Comme si l’invasion de l’Ukraine par la Russie contre laquelle les États-Unis et l’Europe ont mobilisé leurs forces et qui a plongé le monde dans une crise politique et économique de très grande envergure ne suffisait pas, la récente visite à Taïwan de Nancy Pelosi, présidente de la chambre des représentants américaine et troisième personnage dans la ligne protocolaire du pouvoir à Washington, a jeté de l’huile sur le feu d’une relation de plus en plus tendue avec Pékin. Cela à déclenché l’ire de la Chine (qui a encore été attisée par la venue subséquente d’une délégation de parlementaires américains à Taipei) et rapproché la planète de la perspective d’un autre conflit international majeur dans la région Asie-Pacifique cette fois. Malgré tout le respect que l’on peut avoir pour une vieille dame très digne, qui a toujours défendu avec courage les valeurs de la démocratie dans une Amérique en pleine régression où elles sont gravement menacées, on peut légitimement douter du caractère judicieux de cette initiative, aussi inutile que dangereuse et dont les motivations sont probablement plutôt à chercher du côté de la politique intérieure du pays et des prochaines élections législatives de mi-mandat très risquées pour le Parti démocrate et le président Joseph Biden. D’ailleurs, elle a reçu un accueil des plus réservés à Tokyo et Seoul où elle est passée par la suite dans la foulée pour consulter les deux principaux alliés traditionnels des États-Unis dans la région.
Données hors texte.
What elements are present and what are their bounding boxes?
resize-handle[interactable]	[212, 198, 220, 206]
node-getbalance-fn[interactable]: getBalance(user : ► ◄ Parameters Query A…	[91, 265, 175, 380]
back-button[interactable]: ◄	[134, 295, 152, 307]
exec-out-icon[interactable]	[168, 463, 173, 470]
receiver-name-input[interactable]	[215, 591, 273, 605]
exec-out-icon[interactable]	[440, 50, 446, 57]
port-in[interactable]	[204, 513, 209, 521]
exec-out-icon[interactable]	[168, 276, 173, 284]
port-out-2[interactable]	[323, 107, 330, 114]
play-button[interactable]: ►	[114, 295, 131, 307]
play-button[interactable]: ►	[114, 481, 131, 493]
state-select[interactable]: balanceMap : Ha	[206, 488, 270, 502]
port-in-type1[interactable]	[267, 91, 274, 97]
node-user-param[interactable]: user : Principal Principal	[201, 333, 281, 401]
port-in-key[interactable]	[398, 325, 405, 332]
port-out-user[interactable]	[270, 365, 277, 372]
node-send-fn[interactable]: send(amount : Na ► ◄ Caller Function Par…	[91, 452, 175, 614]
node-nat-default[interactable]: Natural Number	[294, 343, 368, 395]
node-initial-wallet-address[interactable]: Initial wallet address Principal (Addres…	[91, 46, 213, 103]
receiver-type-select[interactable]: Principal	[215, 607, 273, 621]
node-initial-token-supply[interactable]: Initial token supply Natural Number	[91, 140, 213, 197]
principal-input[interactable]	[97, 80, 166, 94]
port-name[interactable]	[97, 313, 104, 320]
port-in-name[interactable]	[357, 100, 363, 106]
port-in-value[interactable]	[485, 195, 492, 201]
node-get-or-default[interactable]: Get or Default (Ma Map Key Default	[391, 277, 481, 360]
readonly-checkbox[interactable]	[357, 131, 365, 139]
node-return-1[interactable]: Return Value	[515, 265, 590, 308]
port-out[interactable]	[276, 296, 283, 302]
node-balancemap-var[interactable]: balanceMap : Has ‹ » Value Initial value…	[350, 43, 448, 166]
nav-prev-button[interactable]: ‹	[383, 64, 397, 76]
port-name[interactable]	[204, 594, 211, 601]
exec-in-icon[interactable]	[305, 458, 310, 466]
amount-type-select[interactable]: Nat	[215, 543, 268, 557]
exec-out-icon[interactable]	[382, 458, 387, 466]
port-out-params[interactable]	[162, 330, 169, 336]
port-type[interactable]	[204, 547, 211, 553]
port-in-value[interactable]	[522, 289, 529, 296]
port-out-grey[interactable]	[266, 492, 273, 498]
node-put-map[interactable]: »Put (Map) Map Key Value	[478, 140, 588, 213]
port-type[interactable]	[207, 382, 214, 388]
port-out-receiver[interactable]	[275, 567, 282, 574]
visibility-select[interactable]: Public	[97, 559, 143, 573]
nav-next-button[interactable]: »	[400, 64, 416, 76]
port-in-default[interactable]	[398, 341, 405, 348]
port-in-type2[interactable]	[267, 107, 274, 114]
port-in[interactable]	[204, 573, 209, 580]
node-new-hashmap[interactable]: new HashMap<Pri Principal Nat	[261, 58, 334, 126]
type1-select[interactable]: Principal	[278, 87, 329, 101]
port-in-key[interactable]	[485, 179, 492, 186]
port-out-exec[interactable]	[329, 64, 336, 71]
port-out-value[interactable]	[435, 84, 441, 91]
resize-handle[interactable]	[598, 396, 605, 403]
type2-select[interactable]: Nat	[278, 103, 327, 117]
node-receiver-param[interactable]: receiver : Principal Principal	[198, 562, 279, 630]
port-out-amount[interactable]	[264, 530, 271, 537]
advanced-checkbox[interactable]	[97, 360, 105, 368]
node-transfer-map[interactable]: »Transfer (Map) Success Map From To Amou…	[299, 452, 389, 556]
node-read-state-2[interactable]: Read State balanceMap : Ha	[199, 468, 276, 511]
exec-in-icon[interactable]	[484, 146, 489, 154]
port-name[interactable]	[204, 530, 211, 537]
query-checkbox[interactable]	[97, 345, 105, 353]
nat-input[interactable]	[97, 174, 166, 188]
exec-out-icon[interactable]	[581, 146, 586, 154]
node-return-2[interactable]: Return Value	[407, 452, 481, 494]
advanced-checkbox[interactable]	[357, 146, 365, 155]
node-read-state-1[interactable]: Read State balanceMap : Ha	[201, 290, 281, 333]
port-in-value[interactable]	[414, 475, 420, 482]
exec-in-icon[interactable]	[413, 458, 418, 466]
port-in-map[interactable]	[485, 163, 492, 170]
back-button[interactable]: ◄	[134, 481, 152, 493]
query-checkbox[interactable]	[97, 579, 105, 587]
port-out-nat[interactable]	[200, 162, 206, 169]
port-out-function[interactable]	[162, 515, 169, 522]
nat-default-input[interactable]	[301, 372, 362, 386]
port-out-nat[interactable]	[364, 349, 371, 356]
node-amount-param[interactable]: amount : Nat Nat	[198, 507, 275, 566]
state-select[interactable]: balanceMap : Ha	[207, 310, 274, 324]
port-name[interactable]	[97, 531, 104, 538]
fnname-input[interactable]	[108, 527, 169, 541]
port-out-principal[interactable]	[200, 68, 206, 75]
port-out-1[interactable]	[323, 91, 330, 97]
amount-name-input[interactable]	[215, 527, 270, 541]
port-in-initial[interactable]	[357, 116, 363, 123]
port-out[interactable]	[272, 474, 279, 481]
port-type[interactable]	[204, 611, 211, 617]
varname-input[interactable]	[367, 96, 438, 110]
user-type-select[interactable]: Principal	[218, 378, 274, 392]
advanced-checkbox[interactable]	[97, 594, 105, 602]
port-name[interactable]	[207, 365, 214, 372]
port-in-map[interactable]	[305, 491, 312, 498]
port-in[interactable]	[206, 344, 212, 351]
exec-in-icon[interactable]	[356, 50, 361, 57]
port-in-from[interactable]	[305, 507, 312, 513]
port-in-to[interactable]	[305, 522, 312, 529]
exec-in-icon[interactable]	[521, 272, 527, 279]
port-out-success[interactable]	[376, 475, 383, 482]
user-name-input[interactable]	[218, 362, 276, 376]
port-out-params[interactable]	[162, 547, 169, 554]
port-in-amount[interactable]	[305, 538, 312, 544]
En tous les cas, la grave crise que cette visite a déclenchée place tous ceux qui pensent que la démocratie reste le moins mauvais des systèmes politiques devant un dilemme quasi insoluble. C’est en l’occurrence un véritable casse-tête chinois ! Comment en effet défendre efficacement la petite démocratie de Taïwan face au géant totalitaire et impérialiste qu’est la Chine alors que la légitimité du droit international est du côté de Pékin ? Peut-être en insistant, comme nous l’allons faire dans ce papier, sur le fait que celle qui découle de l’histoire est en revanche beaucoup plus discutable, contrairement à ce que qu’affirme avec aplomb sa propagande officielle ? Quoi qu’il en soit, cela pose la question très difficile du droit des peuples à l’autodétermination, au risque d’ouvrir la boîte de Pandore de la stabilité des États-nations et du système international.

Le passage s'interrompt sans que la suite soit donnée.